**GOAL OF THE EXERCISE:**
Here is a listing. Write it out again without a single difference.

**RAW DATA:**
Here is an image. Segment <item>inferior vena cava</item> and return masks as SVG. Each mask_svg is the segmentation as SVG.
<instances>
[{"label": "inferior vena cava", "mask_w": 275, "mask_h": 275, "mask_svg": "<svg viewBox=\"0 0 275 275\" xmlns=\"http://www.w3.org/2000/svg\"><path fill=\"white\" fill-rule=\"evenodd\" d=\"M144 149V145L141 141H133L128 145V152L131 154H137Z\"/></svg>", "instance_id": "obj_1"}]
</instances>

**SOLUTION TO THIS TASK:**
Here is an image. Segment <item>inferior vena cava</item> and return masks as SVG. Each mask_svg is the segmentation as SVG.
<instances>
[{"label": "inferior vena cava", "mask_w": 275, "mask_h": 275, "mask_svg": "<svg viewBox=\"0 0 275 275\" xmlns=\"http://www.w3.org/2000/svg\"><path fill=\"white\" fill-rule=\"evenodd\" d=\"M144 149V145L141 141H133L128 145V152L131 154H137Z\"/></svg>", "instance_id": "obj_1"}]
</instances>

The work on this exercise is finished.